Am I willing to share my meal at Red Lobster with a person I know is eating meagerly and alone? Oh, I do give money for other people to pass the food or a cooked meal to a Lazarus. I don’t even want to know how much money I have given for such purposes. But it is like throwing crumbs which may be better than not throwing any crumbs or money. But I have not let go of my entitlement; I have not let go of my insolence. I do not take Lazarus by the hand and bring him to the table in my house.
I am haunted by the words, “the poor will be lifted up and the rich will be sent empty away.” Who said those words? How do I know these words? Luke 1, Mary nurturing Jesus in her body, said these words when she visited her cousin Elizabeth. I picture Mary outdoors with the mountains as a background, proclaiming her song we have titled “The Magnificat.”
Imagine, Mary is still getting accustomed to the idea that she is carrying the Son of God in her body but she already knows him. She knows his character. She knows the way he will be our Savior and her Savior. She knows how her son will lift the lowly and put down the proud because he is the Son of God. This Son of God, this child of Mary, will be the Son person of God: God the Father, God the Son, and God the Holy Spirit. God’s kingdom will be established on earth in the birth and personhood of Jesus, the Son. Mary is given these words by the Holy Spirit. She uses the past tense because this God always was and is and always will be. The child Mary is carrying will bring the Father’s values and methods to earth in human form to become the earthly Kingdom of God. Here are the specific words Mary sang about the rich and the poor:
And Mary sang, “He has shown strength with his arm; he has scattered the proud in the thoughts of their hearts. He has brought down the powerful from their thrones, and lifted up the lowly; he has filled the hungry with good things, and sent the rich away empty . . . according to the promise he made to our ancestors, to Abraham and to his descendants for ever.”

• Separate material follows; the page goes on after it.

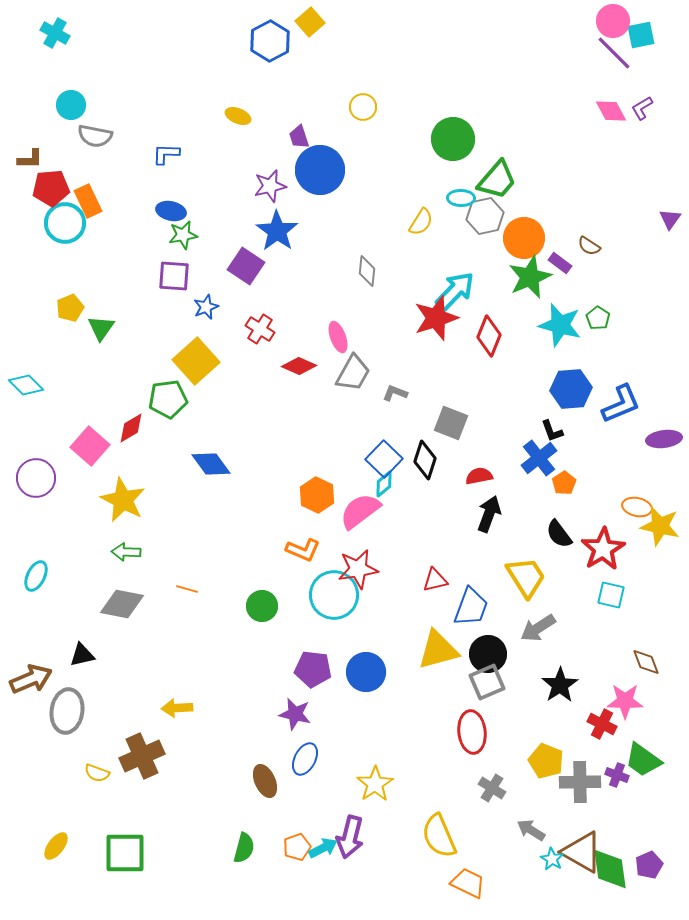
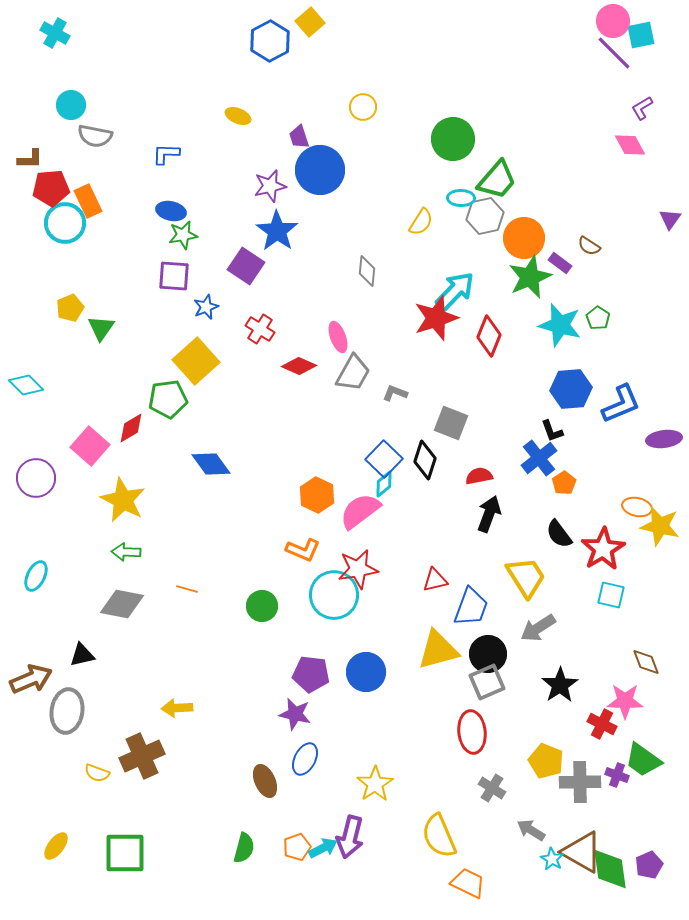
pink diamond at (611, 111): moved 19 px right, 34 px down
purple pentagon at (313, 669): moved 2 px left, 5 px down
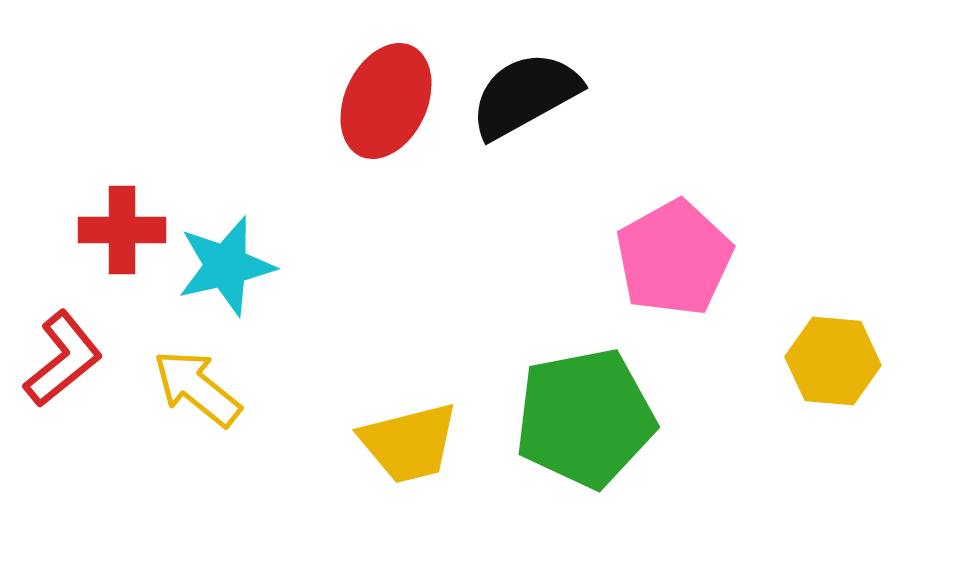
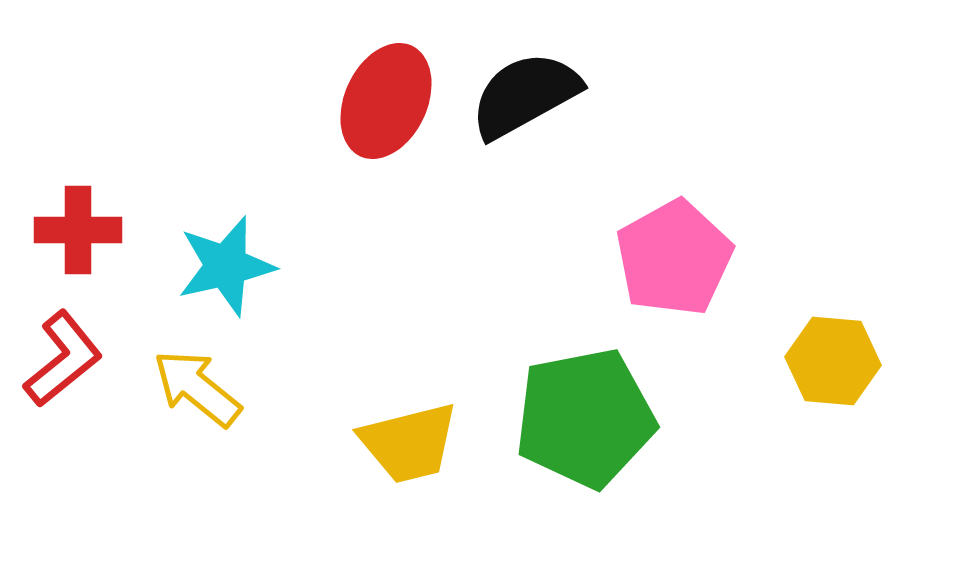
red cross: moved 44 px left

We heard Paul’s instruction to young Timothy in our Epistle lesson: “As for those who in the present age are rich, command them not to be haughty, or to set their hopes on the uncertainty of riches, but rather on God who richly provides us with everything for our enjoyment. They are to do good, to be rich in good works, generous, and ready to share, thus storing up for themselves the treasure of a good foundation for the future, so that they may take hold of the life that really is life.” May it be so with us!